Weight-bearing exercises are those where your feet and legs are supporting your own weight. For younger people, high-impact weight-bearing exercises are best. Jogging, skipping, dancing, aerobics and even simply jumping up and down on the spot all provide a useful jolt to your hips and spine that helps strengthen them.
For older people, milder forms of weight-bearing exercise should be sufficient and safe, such as brisk walking, keep fit classes, climbing an average staircase 10 times a day, or a mild game of tennis. Swimming and cycling are not weight-bearing exercises.
Resistance exercises are those that use muscle strength, where the action of the tendons pulling on the bones seems to boost bone strength.
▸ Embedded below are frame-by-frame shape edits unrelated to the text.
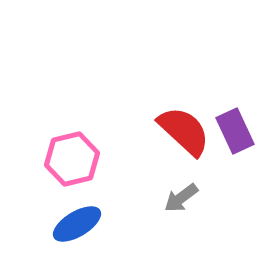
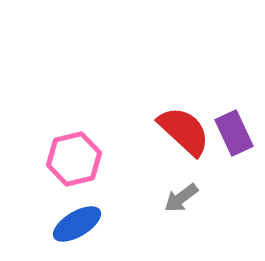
purple rectangle: moved 1 px left, 2 px down
pink hexagon: moved 2 px right
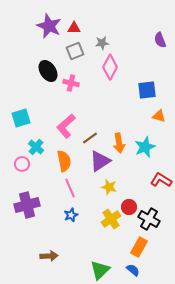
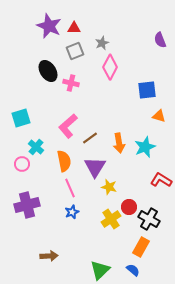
gray star: rotated 16 degrees counterclockwise
pink L-shape: moved 2 px right
purple triangle: moved 5 px left, 6 px down; rotated 25 degrees counterclockwise
blue star: moved 1 px right, 3 px up
orange rectangle: moved 2 px right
Examples include press ups, weight lifting, or using weight equipment at a gym. They also include simpler exercise such as repeatedly lifting a tin of food as this can help strengthen the bones in the wrist.
Other lifestyle factors that can help prevent osteoporosis include:
- Eating a diet that contains plenty of calcium – at least 1,000 mg per day,
- Quit smoking – cigarette smoking is associated with increased risk of osteoporosis, and
- Limiting the amount of alcohol you drink. Recommended limits are 21 units per week for men and 14 units for women.
Older people with brittle bones can minimise the risk of fracturing or breaking a bone. It is a good idea to check your home for hazards that you may trip over, such as trailing wires, and to make sure you have regular sight and hearing tests. Some older people wear special protectors over their hips to cushion any fall.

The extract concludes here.